Dokter Turki, pada Senin, 29 September memberi suntikan pertama vaksin virus corona kepada petugas kesehatan, ketika Fakultas Kedokteran Cerrahpasa Universitas Istanbul telah memulai uji coba Tahap 3. WHO memperkirakan vaksinasi luas di seluruh dunia paling cepat dapat dilakukan pada pertengahan 2021.
BACA JUGA:
Sampai vaksinasi yang berhasil dikembangkan dan didistribusikan ke seluruh dunia, sebuah penelitian baru-baru ini menunjukkan bahwa Vitamin D mampu mengurangi risiko infeksi COVID-19 dan risiko kematian terhadap mereka yang membawa virus tersebut.

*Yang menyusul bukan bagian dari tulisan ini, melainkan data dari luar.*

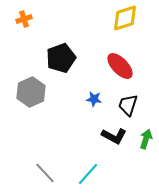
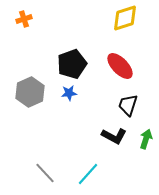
black pentagon: moved 11 px right, 6 px down
gray hexagon: moved 1 px left
blue star: moved 25 px left, 6 px up; rotated 14 degrees counterclockwise
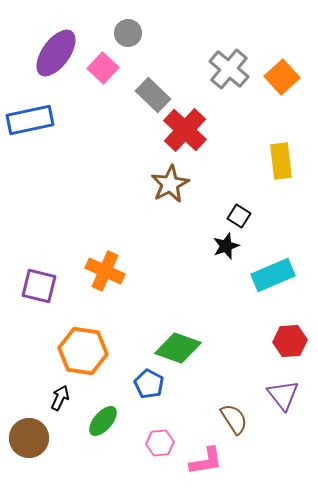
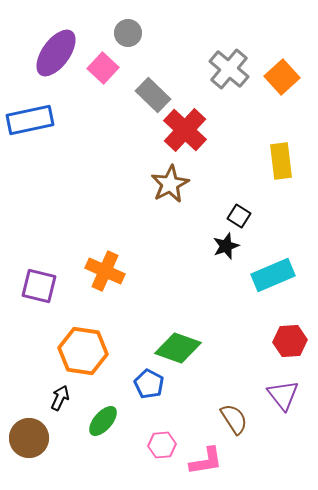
pink hexagon: moved 2 px right, 2 px down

"Direkomendasikan bahwa meningkatkan status vitamin D pada populasi umum dan khususnya pasien rawat inap memiliki potensi manfaat dalam mengurangi keparahan morbiditas dan mortalitas yang terkait dengan penularan COVID-19," berdasarkan sebuah studi yang dilakukan oleh 11 peneliti dan dipublikasikan di jurnal sains PLOS One pada Jumat, 25 September.
Makanan dengan sumber vitamin D tertinggi adalah ikan, hati sapi, keju, kuning telur. Setiap orang membutuhkan 1.000-1.300 miligram vitamin D setiap hari, menurut WebMD.com.